Whereas with Sony, you get the ability to upscale Full HD content to 4K and make them look better than on normal HDTVs.

_LG in its turn has *not equipped the 84LM960V with an upscaling feature*. The TV runs on the *same platform as the Full HD models from the LM960V series, and LG indicates that even the motherboard is identical*. The *hardware also doesn't seem to realize that the panel has four times the resolution*. When we set the TV to 'scan only' with a 1080p signal, you'd expect the signal to be displayed in the middle, but instead it's full-screen employing basic bi-linear upscaling. The s*harpness tests in the HQV 2.0 benchmark showed that upscaled 1080p material doesn't look sharper than on a normal 1080p screen*. So in this department LG is behind Sony and Sharp, but Sony's 84-inch UHD TV is also 10,000 euros more expensive._

*uk.hardware.info/reviews/3901/3/lg-84lm960v--lg-84lm9600-uhd-tv-review-scaling-up-to-uhd


----------



## shaurya.malik88 (Feb 7, 2013)

I am a bit surprised by your post because I don't think any brand will ever launch a 4K TV without a resolution upscaler. I searched a bit more on this and found that reputed tech sites like cnet and pocker-lint have said that LG 84LM9600 do have the resolution upscaler in them. check out these links LG 84LM960V 4K TV review - Pocket-lint   LG 84LM9600 - Flat-panel TVs - CNET Reviews correct me If I am wrong on this.


----------



## randomuser111 (Feb 7, 2013)

^

Who would you rather believe ? A site that has not reviewed the TV or a site that has done thorough review of the TV, that too in LG office and posted the info they got from LG. LG itself has admitted that the motherboard and processing is the same as Full HD LM9600 then what's the point of posting cnet link ?

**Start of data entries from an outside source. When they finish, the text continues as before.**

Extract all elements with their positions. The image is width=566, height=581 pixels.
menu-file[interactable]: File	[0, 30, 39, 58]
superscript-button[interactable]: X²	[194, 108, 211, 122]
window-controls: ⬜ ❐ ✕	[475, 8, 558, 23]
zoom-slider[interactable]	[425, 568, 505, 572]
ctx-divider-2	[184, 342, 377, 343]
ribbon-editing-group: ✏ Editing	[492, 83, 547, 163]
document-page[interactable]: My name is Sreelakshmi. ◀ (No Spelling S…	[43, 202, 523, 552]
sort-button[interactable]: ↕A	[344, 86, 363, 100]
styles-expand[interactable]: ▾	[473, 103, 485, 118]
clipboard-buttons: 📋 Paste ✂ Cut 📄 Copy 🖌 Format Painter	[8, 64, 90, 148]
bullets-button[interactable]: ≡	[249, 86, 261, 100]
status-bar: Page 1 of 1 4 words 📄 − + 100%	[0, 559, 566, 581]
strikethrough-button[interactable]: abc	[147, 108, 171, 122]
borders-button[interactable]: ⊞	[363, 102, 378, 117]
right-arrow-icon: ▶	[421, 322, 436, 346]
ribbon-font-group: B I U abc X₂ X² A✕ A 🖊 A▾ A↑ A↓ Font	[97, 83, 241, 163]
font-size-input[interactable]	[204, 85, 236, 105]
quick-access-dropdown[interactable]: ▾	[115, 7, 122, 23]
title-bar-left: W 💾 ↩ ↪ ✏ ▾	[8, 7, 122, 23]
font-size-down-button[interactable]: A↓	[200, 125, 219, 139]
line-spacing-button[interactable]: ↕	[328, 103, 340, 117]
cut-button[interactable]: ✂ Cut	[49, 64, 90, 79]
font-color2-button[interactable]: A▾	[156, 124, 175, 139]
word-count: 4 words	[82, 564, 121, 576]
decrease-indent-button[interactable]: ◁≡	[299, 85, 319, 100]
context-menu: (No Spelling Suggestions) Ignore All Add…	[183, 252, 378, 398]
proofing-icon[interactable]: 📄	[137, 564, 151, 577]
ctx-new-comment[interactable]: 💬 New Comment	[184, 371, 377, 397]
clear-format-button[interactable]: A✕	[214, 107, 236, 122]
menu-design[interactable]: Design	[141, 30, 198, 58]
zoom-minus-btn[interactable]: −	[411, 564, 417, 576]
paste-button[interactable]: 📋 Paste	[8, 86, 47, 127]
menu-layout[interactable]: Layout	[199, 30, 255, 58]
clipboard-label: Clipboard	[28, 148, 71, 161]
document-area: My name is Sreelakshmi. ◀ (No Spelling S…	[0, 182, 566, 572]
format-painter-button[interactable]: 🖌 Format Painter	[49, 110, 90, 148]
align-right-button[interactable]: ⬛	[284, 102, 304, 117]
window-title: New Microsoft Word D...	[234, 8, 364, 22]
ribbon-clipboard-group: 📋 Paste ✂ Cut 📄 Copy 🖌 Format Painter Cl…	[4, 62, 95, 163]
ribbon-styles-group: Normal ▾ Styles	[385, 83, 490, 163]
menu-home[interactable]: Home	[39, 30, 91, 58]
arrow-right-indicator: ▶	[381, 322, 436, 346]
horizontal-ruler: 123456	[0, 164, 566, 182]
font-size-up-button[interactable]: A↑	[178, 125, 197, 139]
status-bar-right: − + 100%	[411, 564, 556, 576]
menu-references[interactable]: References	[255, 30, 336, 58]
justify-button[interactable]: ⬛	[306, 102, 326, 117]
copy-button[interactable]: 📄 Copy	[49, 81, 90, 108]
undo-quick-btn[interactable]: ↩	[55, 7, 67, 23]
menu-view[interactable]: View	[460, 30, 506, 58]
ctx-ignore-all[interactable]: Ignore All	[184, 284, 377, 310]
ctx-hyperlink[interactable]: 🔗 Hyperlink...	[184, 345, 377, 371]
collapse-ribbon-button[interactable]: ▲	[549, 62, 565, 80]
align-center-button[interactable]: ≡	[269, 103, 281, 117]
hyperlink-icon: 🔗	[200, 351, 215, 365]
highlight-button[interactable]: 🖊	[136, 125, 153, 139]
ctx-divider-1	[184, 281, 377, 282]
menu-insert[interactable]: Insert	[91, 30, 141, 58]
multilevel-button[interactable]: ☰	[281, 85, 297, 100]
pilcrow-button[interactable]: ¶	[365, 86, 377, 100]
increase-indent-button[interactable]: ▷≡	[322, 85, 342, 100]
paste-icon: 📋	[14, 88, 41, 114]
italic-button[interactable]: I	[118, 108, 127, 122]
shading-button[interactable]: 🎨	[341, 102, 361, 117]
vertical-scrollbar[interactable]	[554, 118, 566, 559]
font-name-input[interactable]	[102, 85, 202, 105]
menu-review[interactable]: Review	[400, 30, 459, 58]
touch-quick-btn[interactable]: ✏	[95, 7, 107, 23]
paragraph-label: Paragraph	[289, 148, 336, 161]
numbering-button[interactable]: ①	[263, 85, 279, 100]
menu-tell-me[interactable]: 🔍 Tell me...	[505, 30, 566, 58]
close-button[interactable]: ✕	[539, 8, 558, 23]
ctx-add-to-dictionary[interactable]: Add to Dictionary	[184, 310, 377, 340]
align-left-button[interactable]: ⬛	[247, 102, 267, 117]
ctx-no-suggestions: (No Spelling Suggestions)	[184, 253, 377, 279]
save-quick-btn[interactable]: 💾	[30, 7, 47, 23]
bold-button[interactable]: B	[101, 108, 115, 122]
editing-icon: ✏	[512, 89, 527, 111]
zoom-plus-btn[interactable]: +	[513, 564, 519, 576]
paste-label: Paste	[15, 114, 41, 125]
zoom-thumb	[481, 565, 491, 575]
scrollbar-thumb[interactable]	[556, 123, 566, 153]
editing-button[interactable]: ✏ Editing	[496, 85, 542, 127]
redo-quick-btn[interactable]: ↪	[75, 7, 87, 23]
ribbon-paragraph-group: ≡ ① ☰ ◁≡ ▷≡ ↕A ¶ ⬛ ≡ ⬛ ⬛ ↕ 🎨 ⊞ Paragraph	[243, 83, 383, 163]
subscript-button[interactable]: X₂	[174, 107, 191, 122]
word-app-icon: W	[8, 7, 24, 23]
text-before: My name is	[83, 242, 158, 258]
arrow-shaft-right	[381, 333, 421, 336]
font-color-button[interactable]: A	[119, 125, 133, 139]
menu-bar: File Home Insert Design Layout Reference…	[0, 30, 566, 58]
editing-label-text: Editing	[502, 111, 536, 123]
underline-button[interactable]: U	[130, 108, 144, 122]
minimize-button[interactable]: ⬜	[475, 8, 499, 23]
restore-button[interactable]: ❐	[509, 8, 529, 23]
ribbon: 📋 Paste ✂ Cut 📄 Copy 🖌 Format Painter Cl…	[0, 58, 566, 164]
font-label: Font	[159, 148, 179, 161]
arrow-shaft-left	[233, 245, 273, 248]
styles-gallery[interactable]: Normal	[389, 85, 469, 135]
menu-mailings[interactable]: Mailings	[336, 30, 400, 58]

Also the reason why you can't find any mention of a 4K video processing engine for this TV on LG website. If you look at Sony's 84X9000 you will see the mention of 4K X-Reality PRO engine which is unique to the 4K Bravia and not shared with any Full HD Bravia.


----------



## sumit_anand (Feb 8, 2013)

oh, thanks for the update mate!! I thought they would name it in LM series only but they rolled out a completely new series for this. It's the first time that I got to read full specs of the 65" LG Ultra hdtv. The article more or less seems to compare this lower model with the 84" TV but i don't think the specs are going to exactly the same.. The difference in screen size may result in some differences in the features of both the TVs..


----------



## sachiv (Feb 8, 2013)

By looking at this tv review and as per your article reference i think these TV sets are being used to show off the superior 4K resolution and make 2013 a big year for Ultra HD televisions.


----------



## Ankit Omar (Feb 8, 2013)

randomuser111 said:


> LG itself has admitted that the motherboard and processing is the same as Full HD LM9600 then what's the point of posting cnet link ?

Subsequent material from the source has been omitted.